The new safety assist technologies on the 2014 Mercedes-Benz E-Class sedans, wagons, coupes, and cabriolets provide another level of semi-autonomous driving via automatic braking and other functions to help prevent a collision or mitigate the severity of an impending accident.
Sensors and the associated algorithms, forward radar, as well as new rear radar are the template for the various driver assist technologies, but the primary enabler for additional semi-autonomous driving functionality is the stereo multipurpose camera.
Unlike the "mono" camera used on the 2013 E-Class, the stereo camera provides a three-dimensional, forward view of up to 55 yd (50 m) as well as an overall range of up to 550 yd (503 m). The stereo camera via image processing algorithms can identify other vehicles, motorcycles, bicyclists, animals, and pedestrians.
Located on the windshield near the rearview mirror, the stereo camera adds a new dimension to brake assist capabilities.
The BAS (Brake Assist System) Plus with Cross Traffic Assist system for 2014 calculates if an intersection collision is possible based on the speed of travel as well as the direction and the position of another vehicle. If a crash threat exists, an audible alert occurs.
“Once you touch the brake, the networked system will automatically apply the correct amount of brake pressure to stop the vehicle before the collision. That’s important because a driver’s normal tendency is to not brake hard enough, fast enough,” David Larsen, E-Class Product Manager, said during an interview with SAE Magazines at an E-Class media ride-and-drive event in Ann Arbor, MI, on June 12.
Depending on vehicle speed, road conditions, and other factors, the E-Class can be stopped before a collision occurs or the automatic braking will minimize the severity of the crash.
“At 2.6 s before impact, you’ll get an audible warning. At 1.6 s before impact, the vehicle will apply 40% of braking capacity. And at 0.6 s before impact, the vehicle will apply 100% of braking as long as the front-seat occupants are wearing seatbelts,” said Larsen, noting that autonomous braking scenarios include cross traffic incidents.
Active Lane Keeping Assist adds functionality in 2014.

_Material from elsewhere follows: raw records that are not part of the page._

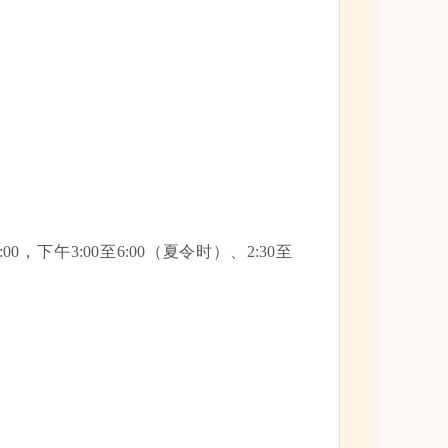
，下午3:00至6:00（夏令时）、2:30至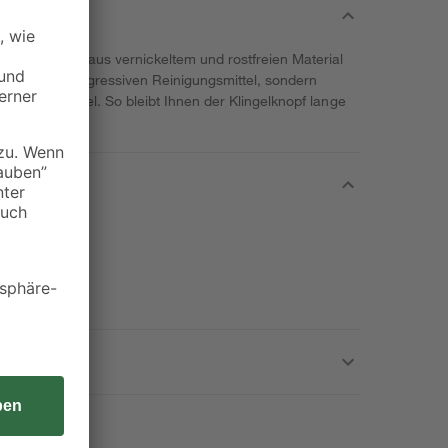
idemann ist aus vernickeltem und rostfreien Material
igung keine aggressiven Reinigungsmittel, sondern
ches Spülmittel. So bleibt Ihnen der Klingelknopf lange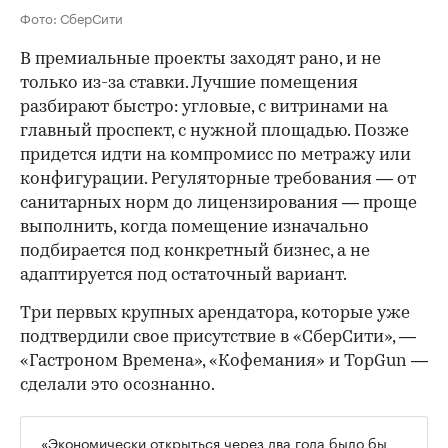
Фото: СберСити
В премиальные проекты заходят рано, и не
только из-за ставки. Лучшие помещения
разбирают быстро: угловые, с витринами на
главный проспект, с нужной площадью. Позже
придется идти на компромисс по метражу или
конфигурации. Регуляторные требования — от
санитарных норм до лицензирования — проще
выполнить, когда помещение изначально
подбирается под конкретный бизнес, а не
адаптируется под остаточный вариант.
Три первых крупных арендатора, которые уже
подтвердили свое присутствие в «СберСити», —
«Гастроном Времена», «Кофемания» и TopGun —
сделали это осознанно.
«Экономически открыться через два года было бы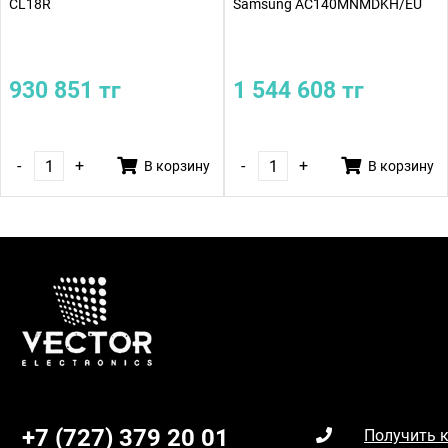
CL18R
Samsung AC140MNMDKH/EU
930 851 тг
1 544 608 тг
-
+
-
+
В корзину
В корзину
+7 (727) 379 20 01
Получить 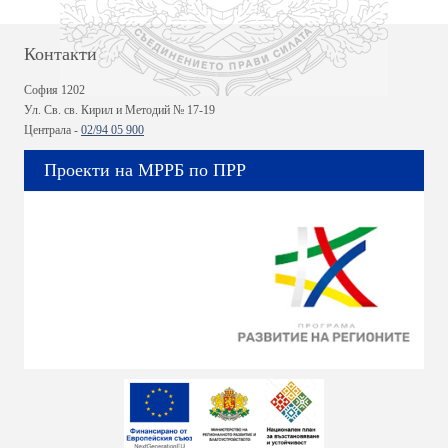
Контакти
София 1202
Ул. Св. св. Кирил и Методий № 17-19
Централа -
02/94 05 900
Проекти на МРРБ по ПРР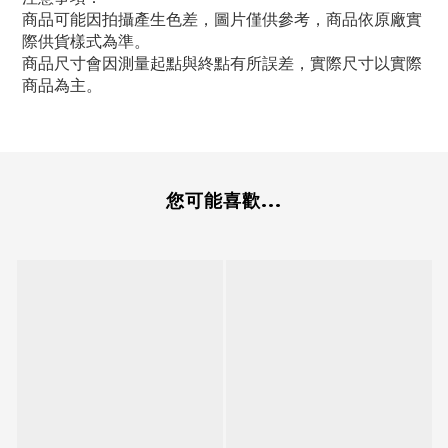
商品可能因拍攝產生色差，圖片僅供參考，商品依原廠實
際供貨樣式為準。
商品尺寸會因測量起點與終點有所誤差，實際尺寸以實際
商品為主。
您可能喜歡...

“The stereo camera can recognize an oncoming vehicle and if your vehicle starts to lane drift, the car will initiate single-side braking to pull the car back into the lane. So if the car is drifting to the left, the brakes on the right side of the vehicle will be applied to ‘steer’ the vehicle to the right. In this case it’s not steering by the front wheels, but steering by braking,” explained Larsen.
The stereo camera also provides a vital assist for the new Distronic Plus with Steering Assist.
Rather than just "seeing" the immediate lead car—which was the case in 2013—the forward radar along with the stereo camera enable the vehicle to monitor two vehicles ahead of the E-Class car. “This is an example of the car beginning to anticipate traffic patterns,” Larsen said, noting this system helps keep the vehicle centered in its lane while semi-autonomously following inline traffic.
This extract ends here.